### AVAILABLE DATA

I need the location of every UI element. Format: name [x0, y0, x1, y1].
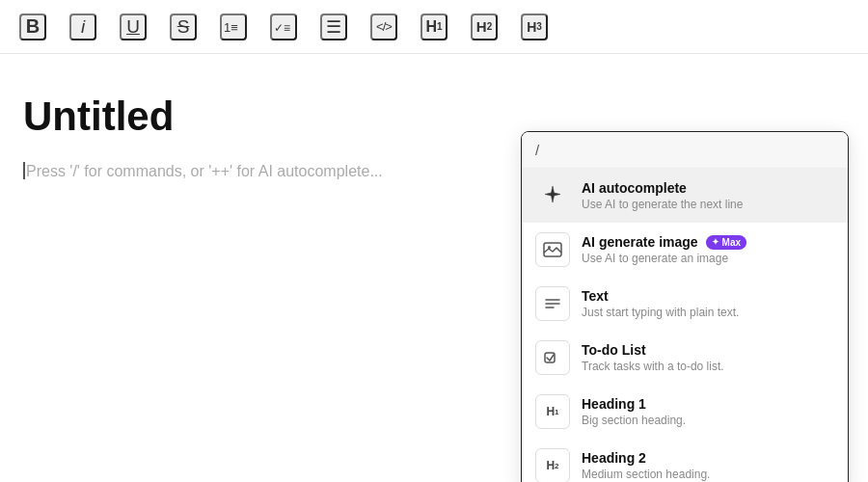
command-item-heading2[interactable]: H2 Heading 2 Medium section heading.	[522, 439, 848, 482]
command-search-bar[interactable]: /	[522, 132, 848, 169]
command-text-ai-autocomplete: AI autocomplete Use AI to generate the n…	[582, 180, 834, 211]
badge-star-icon: ✦	[712, 237, 719, 247]
heading3-toolbar-button[interactable]: H3	[521, 13, 548, 40]
command-menu: / AI autocomplete Use AI to generate the…	[521, 131, 849, 482]
command-text-ai-generate-image: AI generate image ✦ Max Use AI to genera…	[582, 234, 834, 265]
underline-button[interactable]: U	[120, 13, 147, 40]
command-item-ai-autocomplete[interactable]: AI autocomplete Use AI to generate the n…	[522, 169, 848, 223]
svg-text:✓≡: ✓≡	[274, 21, 290, 35]
heading1-toolbar-button[interactable]: H1	[420, 13, 448, 40]
svg-text:1≡: 1≡	[224, 20, 238, 35]
command-text-todo: To-do List Track tasks with a to-do list…	[582, 342, 834, 373]
command-item-todo-list[interactable]: To-do List Track tasks with a to-do list…	[522, 331, 848, 385]
max-badge: ✦ Max	[706, 235, 746, 250]
heading2-toolbar-button[interactable]: H2	[471, 13, 498, 40]
command-item-text[interactable]: Text Just start typing with plain text.	[522, 277, 848, 331]
command-text-heading1: Heading 1 Big section heading.	[582, 396, 834, 427]
bold-button[interactable]: B	[19, 13, 46, 40]
image-icon	[535, 232, 570, 267]
toolbar: B i U S 1≡ ✓≡ ☰ </> H1 H2 H3	[0, 0, 868, 54]
h1-icon: H1	[535, 394, 570, 429]
text-cursor	[23, 162, 25, 179]
command-item-ai-generate-image[interactable]: AI generate image ✦ Max Use AI to genera…	[522, 223, 848, 277]
code-button[interactable]: </>	[370, 13, 397, 40]
bulleted-list-button[interactable]: ☰	[320, 13, 347, 40]
command-text-heading2: Heading 2 Medium section heading.	[582, 450, 834, 481]
strikethrough-button[interactable]: S	[170, 13, 197, 40]
command-item-heading1[interactable]: H1 Heading 1 Big section heading.	[522, 385, 848, 439]
checklist-button[interactable]: ✓≡	[270, 13, 297, 40]
italic-button[interactable]: i	[69, 13, 96, 40]
command-list: AI autocomplete Use AI to generate the n…	[522, 169, 848, 482]
h2-icon: H2	[535, 448, 570, 482]
ai-star-icon	[535, 178, 570, 213]
checkbox-icon	[535, 340, 570, 375]
numbered-list-button[interactable]: 1≡	[220, 13, 247, 40]
text-icon	[535, 286, 570, 321]
command-text-text: Text Just start typing with plain text.	[582, 288, 834, 319]
editor-area: Untitled Press '/' for commands, or '++'…	[0, 54, 868, 206]
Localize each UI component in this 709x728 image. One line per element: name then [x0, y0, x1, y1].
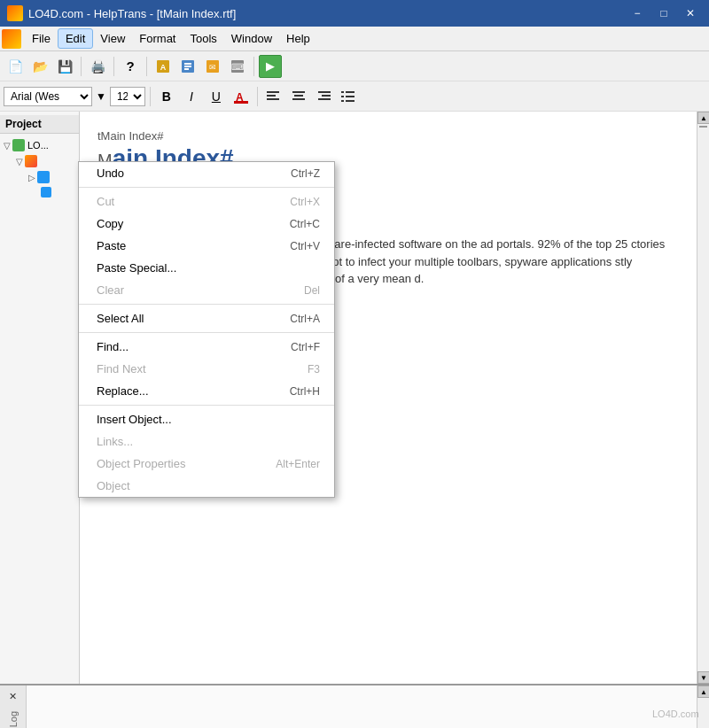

######

TASK REQUIREMENTS: If a line in the data above holds the word "image", count it, and give only the final number.

RESPONSE FOR THIS EXERCISE: 4